PROBLEM :: Copy every record that appears below, exactly as it stands.

(Extracted page text data)
----------

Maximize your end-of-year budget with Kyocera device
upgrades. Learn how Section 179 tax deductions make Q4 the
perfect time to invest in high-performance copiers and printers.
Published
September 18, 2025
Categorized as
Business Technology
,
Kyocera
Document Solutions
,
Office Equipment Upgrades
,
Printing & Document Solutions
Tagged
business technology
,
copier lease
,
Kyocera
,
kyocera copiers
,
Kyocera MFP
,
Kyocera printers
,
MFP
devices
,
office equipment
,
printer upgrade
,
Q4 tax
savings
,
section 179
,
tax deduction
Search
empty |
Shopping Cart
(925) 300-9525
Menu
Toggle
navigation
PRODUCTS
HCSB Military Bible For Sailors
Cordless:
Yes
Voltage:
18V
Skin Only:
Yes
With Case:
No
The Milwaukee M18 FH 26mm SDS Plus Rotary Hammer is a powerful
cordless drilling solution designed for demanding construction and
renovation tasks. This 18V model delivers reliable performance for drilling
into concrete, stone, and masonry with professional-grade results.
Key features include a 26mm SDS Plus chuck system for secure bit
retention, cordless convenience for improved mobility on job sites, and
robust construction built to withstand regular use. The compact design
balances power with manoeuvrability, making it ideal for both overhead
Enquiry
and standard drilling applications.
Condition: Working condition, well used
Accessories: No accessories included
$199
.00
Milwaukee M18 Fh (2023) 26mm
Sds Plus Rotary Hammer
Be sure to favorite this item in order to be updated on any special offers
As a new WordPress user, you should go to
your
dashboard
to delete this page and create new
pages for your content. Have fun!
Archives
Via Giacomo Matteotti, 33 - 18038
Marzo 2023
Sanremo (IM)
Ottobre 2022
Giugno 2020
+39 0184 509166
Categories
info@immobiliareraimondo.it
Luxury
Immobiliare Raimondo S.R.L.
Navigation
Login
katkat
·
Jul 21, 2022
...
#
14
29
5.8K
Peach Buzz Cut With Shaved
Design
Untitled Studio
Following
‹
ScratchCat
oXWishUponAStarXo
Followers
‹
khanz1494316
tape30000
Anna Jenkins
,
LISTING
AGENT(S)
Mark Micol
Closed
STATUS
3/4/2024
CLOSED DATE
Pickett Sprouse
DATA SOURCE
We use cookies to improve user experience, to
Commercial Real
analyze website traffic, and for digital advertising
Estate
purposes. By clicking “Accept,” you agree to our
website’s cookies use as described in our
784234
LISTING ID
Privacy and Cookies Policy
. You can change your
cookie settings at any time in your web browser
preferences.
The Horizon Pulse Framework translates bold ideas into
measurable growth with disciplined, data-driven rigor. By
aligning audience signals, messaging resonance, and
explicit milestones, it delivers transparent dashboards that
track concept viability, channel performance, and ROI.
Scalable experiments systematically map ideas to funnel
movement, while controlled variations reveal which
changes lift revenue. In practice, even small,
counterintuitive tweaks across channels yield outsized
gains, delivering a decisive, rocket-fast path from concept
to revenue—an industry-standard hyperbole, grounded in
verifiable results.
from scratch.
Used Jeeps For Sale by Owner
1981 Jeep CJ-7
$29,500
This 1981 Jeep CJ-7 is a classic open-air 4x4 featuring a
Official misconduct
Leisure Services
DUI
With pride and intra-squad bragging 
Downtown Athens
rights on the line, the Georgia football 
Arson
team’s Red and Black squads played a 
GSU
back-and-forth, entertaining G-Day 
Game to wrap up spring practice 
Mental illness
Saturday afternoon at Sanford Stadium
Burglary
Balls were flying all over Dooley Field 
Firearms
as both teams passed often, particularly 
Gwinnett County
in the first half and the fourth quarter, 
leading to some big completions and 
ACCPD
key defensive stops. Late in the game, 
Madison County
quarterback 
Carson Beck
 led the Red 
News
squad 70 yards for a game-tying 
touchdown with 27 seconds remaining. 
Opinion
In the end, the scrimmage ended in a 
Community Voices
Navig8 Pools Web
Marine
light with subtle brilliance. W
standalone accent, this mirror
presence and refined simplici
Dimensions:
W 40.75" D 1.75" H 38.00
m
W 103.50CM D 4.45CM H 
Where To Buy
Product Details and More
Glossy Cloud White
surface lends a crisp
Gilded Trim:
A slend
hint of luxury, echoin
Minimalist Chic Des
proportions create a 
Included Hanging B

----------

REPLY TO THE EXERCISE ::
Maximize your end-of-year budget with Kyocera device
upgrades. Learn how Section 179 tax deductions make Q4 the
perfect time to invest in high-performance copiers and printers.
Published
September 18, 2025
Categorized as
Business Technology
,
Kyocera
Document Solutions
,
Office Equipment Upgrades
,
Printing & Document Solutions
Tagged
business technology
,
copier lease
,
Kyocera
,
kyocera copiers
,
Kyocera MFP
,
Kyocera printers
,
MFP
devices
,
office equipment
,
printer upgrade
,
Q4 tax
savings
,
section 179
,
tax deduction
Search
empty |
Shopping Cart
(925) 300-9525
Menu
Toggle
navigation
PRODUCTS
HCSB Military Bible For Sailors
Cordless:
Yes
Voltage:
18V
Skin Only:
Yes
With Case:
No
The Milwaukee M18 FH 26mm SDS Plus Rotary Hammer is a powerful
cordless drilling solution designed for demanding construction and
renovation tasks. This 18V model delivers reliable performance for drilling
into concrete, stone, and masonry with professional-grade results.
Key features include a 26mm SDS Plus chuck system for secure bit
retention, cordless convenience for improved mobility on job sites, and
robust construction built to withstand regular use. The compact design
balances power with manoeuvrability, making it ideal for both overhead
Enquiry
and standard drilling applications.
Condition: Working condition, well used
Accessories: No accessories included
$199
.00
Milwaukee M18 Fh (2023) 26mm
Sds Plus Rotary Hammer
Be sure to favorite this item in order to be updated on any special offers
As a new WordPress user, you should go to
your
dashboard
to delete this page and create new
pages for your content. Have fun!
Archives
Via Giacomo Matteotti, 33 - 18038
Marzo 2023
Sanremo (IM)
Ottobre 2022
Giugno 2020
+39 0184 509166
Categories
info@immobiliareraimondo.it
Luxury
Immobiliare Raimondo S.R.L.
Navigation
Login
katkat
·
Jul 21, 2022
...
#
14
29
5.8K
Peach Buzz Cut With Shaved
Design
Untitled Studio
Following
‹
ScratchCat
oXWishUponAStarXo
Followers
‹
khanz1494316
tape30000
Anna Jenkins
,
LISTING
AGENT(S)
Mark Micol
Closed
STATUS
3/4/2024
CLOSED DATE
Pickett Sprouse
DATA SOURCE
We use cookies to improve user experience, to
Commercial Real
analyze website traffic, and for digital advertising
Estate
purposes. By clicking “Accept,” you agree to our
website’s cookies use as described in our
784234
LISTING ID
Privacy and Cookies Policy
. You can change your
cookie settings at any time in your web browser
preferences.
The Horizon Pulse Framework translates bold ideas into
measurable growth with disciplined, data-driven rigor. By
aligning audience signals, messaging resonance, and
explicit milestones, it delivers transparent dashboards that
track concept viability, channel performance, and ROI.
Scalable experiments systematically map ideas to funnel
movement, while controlled variations reveal which
changes lift revenue. In practice, even small,
counterintuitive tweaks across channels yield outsized
gains, delivering a decisive, rocket-fast path from concept
to revenue—an industry-standard hyperbole, grounded in
verifiable results.
from scratch.
Used Jeeps For Sale by Owner
1981 Jeep CJ-7
$29,500
This 1981 Jeep CJ-7 is a classic open-air 4x4 featuring a
Official misconduct
Leisure Services
DUI
With pride and intra-squad bragging 
Downtown Athens
rights on the line, the Georgia football 
Arson
team’s Red and Black squads played a 
GSU
back-and-forth, entertaining G-Day 
Game to wrap up spring practice 
Mental illness
Saturday afternoon at Sanford Stadium
Burglary
Balls were flying all over Dooley Field 
Firearms
as both teams passed often, particularly 
Gwinnett County
in the first half and the fourth quarter, 
leading to some big completions and 
ACCPD
key defensive stops. Late in the game, 
Madison County
quarterback 
Carson Beck
 led the Red 
News
squad 70 yards for a game-tying 
touchdown with 27 seconds remaining. 
Opinion
In the end, the scrimmage ended in a 
Community Voices
Navig8 Pools Web
Marine
light with subtle brilliance. W
standalone accent, this mirror
presence and refined simplici
Dimensions:
W 40.75" D 1.75" H 38.00
m
W 103.50CM D 4.45CM H 
Where To Buy
Product Details and More
Glossy Cloud White
surface lends a crisp
Gilded Trim:
A slend
hint of luxury, echoin
Minimalist Chic Des
proportions create a 
Included Hanging B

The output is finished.